Scientific classification
- Kingdom: Animalia
- Phylum: Chordata
- Class: Amphibia
- Order: Anura
- Family: Arthroleptidae
- Genus: Leptopelis
- Species: L. christyi
- Binomial name: Leptopelis christyi (Boulenger, 1912)
- Synonyms: Hylambates christyi Boulenger, 1912 ; Leptopelis budduensis Ahl, 1929 ; Leptopelis notatus christyi — Loveridge, 1942 ;

= Leptopelis christyi =

- Authority: (Boulenger, 1912)
- Conservation status: LC

Species of amphibian

Leptopelis christyi, also known as the Christy's tree frog or Christy's forest treefrog, is a species of frog in the family Arthroleptidae. It is known with confidence from eastern and northeastern Democratic Republic of Congo, southern and western Uganda, and northwestern Tanzania. It is likely to occur in Burundi and Rwanda, possibly ranging further in East Africa. There is an isolated population in Cameroon and Gabon that might represent a distinct species.

==Etymology==
The specific name christyi honours Dr. Cuthbert Christy, a British army doctor who collected the holotype.

==Description==
Adult males measure 36–41 mm and adult females 55–62 mm in snout–vent length. The tympanum is large, about half to three-fourths of the diameter of the eye. The dorsum often bears a dark, forward-pointing triangle. Most individuals have a light, irregular lateral line. Also a green colour phase might be present. Males have pectoral glands. The male advertisement call is a single, rather tonal clack.
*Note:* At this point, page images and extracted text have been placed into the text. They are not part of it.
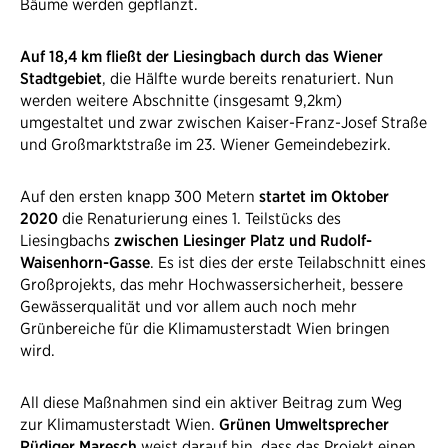
Bäume werden gepflanzt.
​Auf 18,4 km fließt der Liesingbach durch das Wiener
Stadtgebiet
, die Hälfte wurde bereits renaturiert. Nun
werden weitere Abschnitte (insgesamt 9,2km)
umgestaltet und zwar zwischen Kaiser-Franz-Josef Straße
und Großmarktstraße im 23. Wiener Gemeindebezirk.
​Auf den ersten knapp 300 Metern
startet im Oktober
2020
die Renaturierung eines 1. Teilstücks des
Liesingbachs
zwischen Liesinger Platz und Rudolf-
Waisenhorn-Gasse
. Es ist dies der erste Teilabschnitt eines
Großprojekts, das mehr Hochwassersicherheit, bessere
Gewässerqualität und vor allem auch noch mehr
Grünbereiche für die Klimamusterstadt Wien bringen
wird.​
All diese Maßnahmen sind ein aktiver Beitrag zum Weg
zur Klimamusterstadt Wien.
Grünen Umweltsprecher
Rüdiger Maresch
weist darauf hin, dass das Projekt einen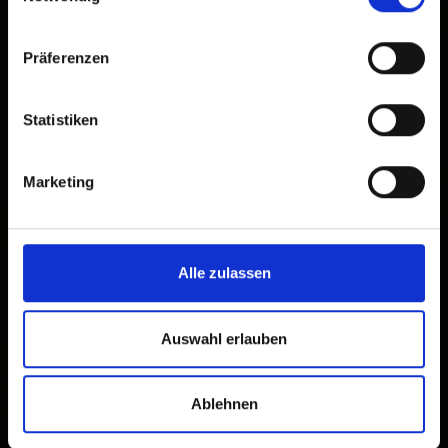
Präferenzen
Statistiken
Marketing
Alle zulassen
Auswahl erlauben
Ablehnen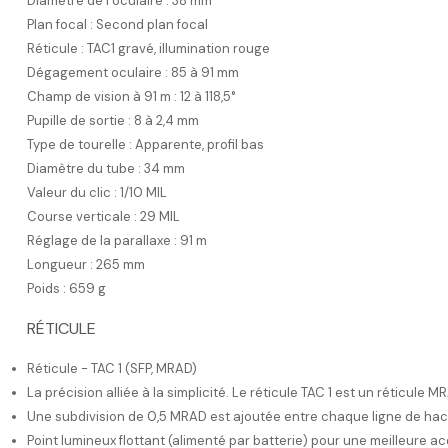
Diamètre de l’oculaire : 38 mm
Plan focal : Second plan focal
Réticule : TAC1 gravé, illumination rouge
Dégagement oculaire : 85 à 91 mm
Champ de vision à 91 m : 12 à 118,5°
Pupille de sortie : 8 à 2,4 mm
Type de tourelle : Apparente, profil bas
Diamètre du tube : 34 mm
Valeur du clic : 1/10 MIL
Course verticale : 29 MIL
Réglage de la parallaxe : 91 m
Longueur : 265 mm
Poids : 659 g
RÉTICULE
Réticule - TAC 1 (SFP, MRAD)
La précision alliée à la simplicité. Le réticule TAC 1 est un réticul
Une subdivision de 0,5 MRAD est ajoutée entre chaque ligne de hach
Point lumineux flottant (alimenté par batterie) pour une meilleure acq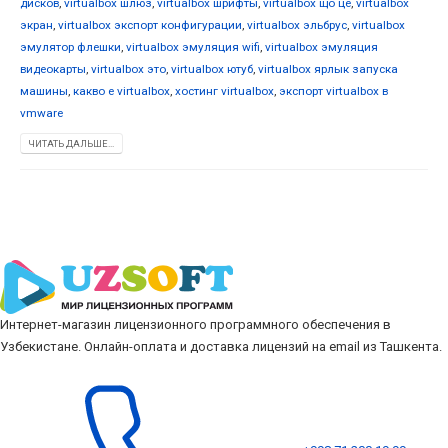
дисков
,
virtualbox шлюз
,
virtualbox шрифты
,
virtualbox що це
,
virtualbox
экран
,
virtualbox экспорт конфигурации
,
virtualbox эльбрус
,
virtualbox
эмулятор флешки
,
virtualbox эмуляция wifi
,
virtualbox эмуляция
видеокарты
,
virtualbox это
,
virtualbox ютуб
,
virtualbox ярлык запуска
машины
,
какво е virtualbox
,
хостинг virtualbox
,
экспорт virtualbox в
vmware
ЧИТАТЬ ДАЛЬШЕ...
Интернет-магазин лицензионного программного обеспечения в
Узбекистане. Онлайн-оплата и доставка лицензий на email из Ташкента.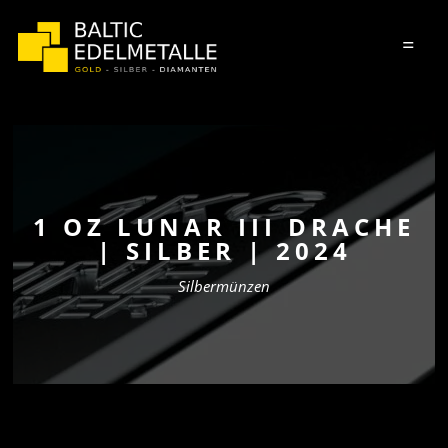
=
1 OZ LUNAR III DRACHE
| SILBER | 2024
Silbermünzen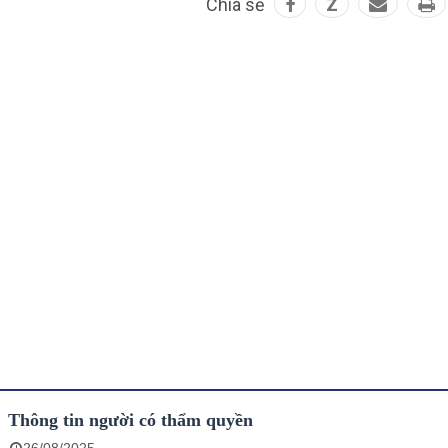
Chia sẻ
Z
Thông tin người có thẩm quyền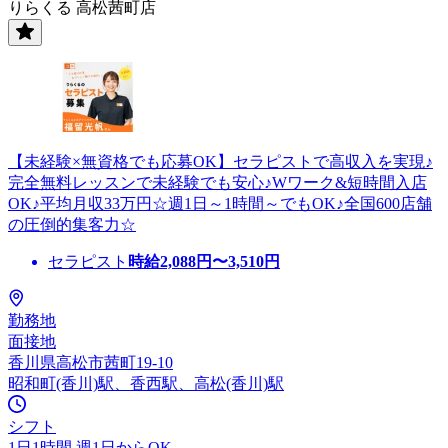
りらくる 高松茜町店
【未経験×無資格でも応募OK】セラピストで高収入を実現♪
完全無料レッスンで未経験でも安心♪Wワーク&短時間入店
OK♪平均月収33万円☆週1日～1時間～でもOK♪全国600店舗
の圧倒的集客力☆
セラピスト
時給
2,088
円〜
3,510
円
勤務地
面接地
香川県高松市茜町19-10
昭和町(香川)駅、香西駅、高松(香川)駅
シフト
1日1時間 週1日からOK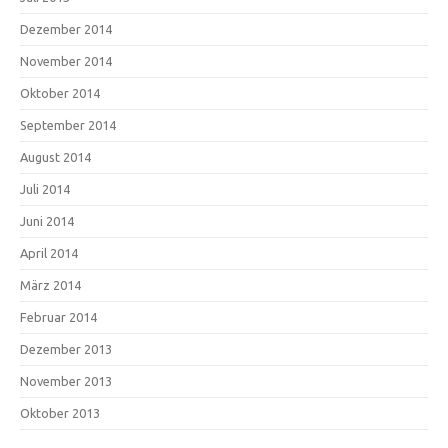
Dezember 2014
November 2014
Oktober 2014
September 2014
August 2014
Juli 2014
Juni 2014
April 2014
März 2014
Februar 2014
Dezember 2013
November 2013
Oktober 2013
==Habitat and conservation==
Leptopelis christyi occurs in lowland, montane and gallery forests, as well as in more open habitats such as savanna woodland at elevations of 1000–2100 m above sea level, possibly higher. It occurs also in degraded forest habitats. It is an arboreal species, but the eggs are deposited on the ground; flooding washes the tadpoles in water.

L. christyi is a common and adaptable species that is not exposed to any significant threats. It is found in Kibale National Park (Uganda), Virunga National Park (Democratic Republic of Congo), and Garamba National Park (Democratic Republic of Congo), and probably occurs in many other protected areas.